Seorang guru memperoleh buku kurikulum ia membaca buku yang berisi landasan dan tujuan serta system pengelolaan kurikulum di sekolah.yang biasa dilakukan guru ialah membaca GBPP bidang study masing masing dan struktur program dari kurikulum tersebut.Tugas guru selanjutnya adalah menyusun program belajar mengajar dalam satu tahun, semester dan setiap kali pertemuan.jadi seorang guru perlu punya persiapan yang mantap, tertulis dan persiapan batin.
2. Kalender Sekolah
a. pengertian kalender sekolah adalah ketentuan waktu belajar yang ditentukan oleh pimpinan penyelenggara pendidikan. Calendar sekolah itu berisi jumlah hari sekolah efektif dalam satu tahun ajaran .
b. fungsi kalender sekolah adalah sebagai petunjuk waktu kegiatan belajar bagi setiap administrator sekolah. Kalender sekolah ini penting bagi setiap pengelola sekolah sebagai persiapan dalam merencanakan dan melakukan tugas sekolah.
3. Pengaturan Jadwal
Ada dua macam jadwal yaitu:
a) Jadwal yang berdasarkan system paket yaitu, jadwal yang tersusun atas dasar sejumlah bidang studi yang sudah ditentukan.
b) Jadwal yang berdasarkan pilihan siswa ya’ni, setiap siswa memasukkan pelajaran mana yang akan diikuti. Atas dasar kebutuhan tersebut pihak sekolah merancangkan jadwal pelajaran, para siswa dapat memilih berapa jam pelajaran yang akan diikuti keuntungan cara ini adalah anak anak bebas memilih program yang diinginkan sedangkan kelemahannya adalah akan terjadi tabrakan jadwal.
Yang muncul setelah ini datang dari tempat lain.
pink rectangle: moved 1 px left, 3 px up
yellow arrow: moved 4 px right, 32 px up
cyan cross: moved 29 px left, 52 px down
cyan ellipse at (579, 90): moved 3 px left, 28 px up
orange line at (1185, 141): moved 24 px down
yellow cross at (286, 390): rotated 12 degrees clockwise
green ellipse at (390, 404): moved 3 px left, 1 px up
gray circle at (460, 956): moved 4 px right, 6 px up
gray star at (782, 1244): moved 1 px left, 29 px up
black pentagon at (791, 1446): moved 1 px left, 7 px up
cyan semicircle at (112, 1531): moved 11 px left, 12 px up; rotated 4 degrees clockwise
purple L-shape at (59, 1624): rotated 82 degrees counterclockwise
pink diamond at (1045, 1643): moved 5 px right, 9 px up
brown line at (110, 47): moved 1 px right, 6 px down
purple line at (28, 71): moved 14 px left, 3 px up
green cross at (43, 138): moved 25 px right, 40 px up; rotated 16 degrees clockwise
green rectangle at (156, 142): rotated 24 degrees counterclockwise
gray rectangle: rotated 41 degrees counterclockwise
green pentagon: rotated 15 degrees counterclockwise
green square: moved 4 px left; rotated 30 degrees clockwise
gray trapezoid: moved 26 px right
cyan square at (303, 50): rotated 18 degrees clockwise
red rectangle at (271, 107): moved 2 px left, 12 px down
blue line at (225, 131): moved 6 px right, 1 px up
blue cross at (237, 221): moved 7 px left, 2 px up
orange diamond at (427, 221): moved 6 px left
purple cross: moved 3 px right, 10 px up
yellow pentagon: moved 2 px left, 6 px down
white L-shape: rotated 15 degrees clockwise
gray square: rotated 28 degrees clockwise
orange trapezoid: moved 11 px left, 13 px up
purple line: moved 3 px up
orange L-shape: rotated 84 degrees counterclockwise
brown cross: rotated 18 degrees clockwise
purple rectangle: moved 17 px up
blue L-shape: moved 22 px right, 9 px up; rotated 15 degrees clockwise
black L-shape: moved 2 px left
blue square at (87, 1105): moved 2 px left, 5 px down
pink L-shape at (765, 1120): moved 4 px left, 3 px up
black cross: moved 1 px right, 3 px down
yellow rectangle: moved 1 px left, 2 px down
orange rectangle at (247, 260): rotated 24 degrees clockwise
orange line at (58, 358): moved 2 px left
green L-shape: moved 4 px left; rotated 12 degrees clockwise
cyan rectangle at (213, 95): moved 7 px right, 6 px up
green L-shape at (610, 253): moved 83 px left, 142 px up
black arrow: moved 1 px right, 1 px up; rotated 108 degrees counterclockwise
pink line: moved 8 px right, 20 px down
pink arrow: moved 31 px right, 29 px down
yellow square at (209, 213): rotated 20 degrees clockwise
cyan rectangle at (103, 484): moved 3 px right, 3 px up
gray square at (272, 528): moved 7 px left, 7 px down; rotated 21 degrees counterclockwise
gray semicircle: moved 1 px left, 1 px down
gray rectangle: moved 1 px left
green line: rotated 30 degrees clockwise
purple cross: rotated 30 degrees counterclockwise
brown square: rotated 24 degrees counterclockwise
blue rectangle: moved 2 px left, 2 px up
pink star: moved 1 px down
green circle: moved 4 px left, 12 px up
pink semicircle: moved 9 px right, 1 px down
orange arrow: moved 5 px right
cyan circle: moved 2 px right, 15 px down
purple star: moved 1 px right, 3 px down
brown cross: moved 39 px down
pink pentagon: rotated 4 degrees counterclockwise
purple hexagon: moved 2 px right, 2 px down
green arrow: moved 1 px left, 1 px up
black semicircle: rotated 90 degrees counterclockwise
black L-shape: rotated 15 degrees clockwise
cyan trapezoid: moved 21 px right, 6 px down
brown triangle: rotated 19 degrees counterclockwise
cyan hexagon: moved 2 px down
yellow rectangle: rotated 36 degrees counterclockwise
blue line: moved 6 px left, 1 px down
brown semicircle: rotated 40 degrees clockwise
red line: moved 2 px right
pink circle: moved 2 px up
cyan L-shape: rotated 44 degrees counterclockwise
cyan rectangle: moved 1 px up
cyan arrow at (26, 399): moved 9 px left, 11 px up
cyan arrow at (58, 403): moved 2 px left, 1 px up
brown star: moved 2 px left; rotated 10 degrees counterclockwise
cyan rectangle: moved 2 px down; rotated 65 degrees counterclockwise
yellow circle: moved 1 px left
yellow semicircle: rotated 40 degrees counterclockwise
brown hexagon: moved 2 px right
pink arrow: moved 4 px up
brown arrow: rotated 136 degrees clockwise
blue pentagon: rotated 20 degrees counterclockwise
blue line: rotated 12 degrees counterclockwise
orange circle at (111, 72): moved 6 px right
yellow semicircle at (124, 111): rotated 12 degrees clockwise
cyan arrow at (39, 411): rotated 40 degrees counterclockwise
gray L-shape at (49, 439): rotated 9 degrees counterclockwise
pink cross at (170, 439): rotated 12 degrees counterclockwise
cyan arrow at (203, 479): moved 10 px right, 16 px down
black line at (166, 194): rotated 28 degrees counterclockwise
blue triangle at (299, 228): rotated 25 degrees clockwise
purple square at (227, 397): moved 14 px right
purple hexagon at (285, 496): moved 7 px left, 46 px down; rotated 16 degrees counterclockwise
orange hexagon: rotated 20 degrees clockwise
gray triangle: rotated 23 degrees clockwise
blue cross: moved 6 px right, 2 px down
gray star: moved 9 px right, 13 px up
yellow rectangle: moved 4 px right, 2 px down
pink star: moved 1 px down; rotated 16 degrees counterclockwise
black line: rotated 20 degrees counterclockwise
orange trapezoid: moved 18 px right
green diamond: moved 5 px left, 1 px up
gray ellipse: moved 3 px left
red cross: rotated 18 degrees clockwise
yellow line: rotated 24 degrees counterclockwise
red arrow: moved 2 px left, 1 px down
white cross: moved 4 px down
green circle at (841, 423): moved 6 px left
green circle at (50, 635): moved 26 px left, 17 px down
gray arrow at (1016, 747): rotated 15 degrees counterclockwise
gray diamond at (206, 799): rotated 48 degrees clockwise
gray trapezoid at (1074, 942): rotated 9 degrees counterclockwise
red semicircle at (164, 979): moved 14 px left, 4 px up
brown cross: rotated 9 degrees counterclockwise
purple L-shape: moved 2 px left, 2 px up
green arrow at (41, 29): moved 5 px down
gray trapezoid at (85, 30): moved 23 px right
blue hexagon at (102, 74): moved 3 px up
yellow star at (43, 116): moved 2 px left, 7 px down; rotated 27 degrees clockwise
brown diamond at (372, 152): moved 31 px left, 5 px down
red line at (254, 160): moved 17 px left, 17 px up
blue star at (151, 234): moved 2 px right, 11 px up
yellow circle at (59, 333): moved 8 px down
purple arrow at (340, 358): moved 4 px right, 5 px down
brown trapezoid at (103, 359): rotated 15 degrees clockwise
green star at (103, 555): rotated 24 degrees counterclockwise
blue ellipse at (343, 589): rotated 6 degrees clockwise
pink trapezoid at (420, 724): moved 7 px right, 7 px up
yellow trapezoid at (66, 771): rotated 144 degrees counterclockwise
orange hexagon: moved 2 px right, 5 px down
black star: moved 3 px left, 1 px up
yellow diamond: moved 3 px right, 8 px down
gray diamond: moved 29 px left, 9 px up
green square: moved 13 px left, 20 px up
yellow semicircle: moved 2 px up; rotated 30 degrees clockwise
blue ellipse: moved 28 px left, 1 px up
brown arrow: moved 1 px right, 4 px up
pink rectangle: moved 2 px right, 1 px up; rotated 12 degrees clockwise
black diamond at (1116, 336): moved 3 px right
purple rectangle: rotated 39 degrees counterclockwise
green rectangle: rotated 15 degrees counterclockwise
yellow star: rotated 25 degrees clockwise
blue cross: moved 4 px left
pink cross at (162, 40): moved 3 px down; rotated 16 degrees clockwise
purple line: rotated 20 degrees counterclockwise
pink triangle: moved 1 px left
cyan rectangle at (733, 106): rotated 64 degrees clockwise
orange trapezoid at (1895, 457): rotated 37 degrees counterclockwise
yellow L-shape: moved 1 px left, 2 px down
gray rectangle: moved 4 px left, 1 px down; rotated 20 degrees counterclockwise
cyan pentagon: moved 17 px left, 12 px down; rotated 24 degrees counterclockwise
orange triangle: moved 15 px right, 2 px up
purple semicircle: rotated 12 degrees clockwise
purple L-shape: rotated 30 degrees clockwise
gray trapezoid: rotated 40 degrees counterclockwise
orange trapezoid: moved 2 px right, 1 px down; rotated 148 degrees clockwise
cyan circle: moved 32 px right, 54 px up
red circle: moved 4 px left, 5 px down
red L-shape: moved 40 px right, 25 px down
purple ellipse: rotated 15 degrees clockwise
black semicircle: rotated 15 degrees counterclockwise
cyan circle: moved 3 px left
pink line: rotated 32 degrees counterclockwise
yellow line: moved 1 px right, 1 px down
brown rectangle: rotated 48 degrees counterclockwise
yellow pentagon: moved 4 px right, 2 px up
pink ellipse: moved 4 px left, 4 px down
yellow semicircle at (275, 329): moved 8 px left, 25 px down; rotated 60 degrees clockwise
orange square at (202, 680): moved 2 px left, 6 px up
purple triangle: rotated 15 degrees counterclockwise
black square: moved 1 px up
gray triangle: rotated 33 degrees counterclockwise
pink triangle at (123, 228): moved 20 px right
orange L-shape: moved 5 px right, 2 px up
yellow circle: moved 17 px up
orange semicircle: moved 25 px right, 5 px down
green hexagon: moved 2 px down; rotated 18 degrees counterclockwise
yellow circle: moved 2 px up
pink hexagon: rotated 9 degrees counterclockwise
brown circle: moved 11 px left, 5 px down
4. Penataan system program di sekolah
a) System kredit semester
Yang banyak dibicarakan oleh sekolah sekolah ialah system kredit semester.kredit adalah suatu satuan atau unit yang menyatakan isi suatu bidang studi (mata kuliah secara kuantitatip)
Sedangkan system kredit adalah suatu cara penghargaan terhadap beban studi siswa/mahasiswa, beban kerja tenaga pengajar dan beban penyelenggaraan program lembaga pendidikan yang dinyatakan dalam kredit.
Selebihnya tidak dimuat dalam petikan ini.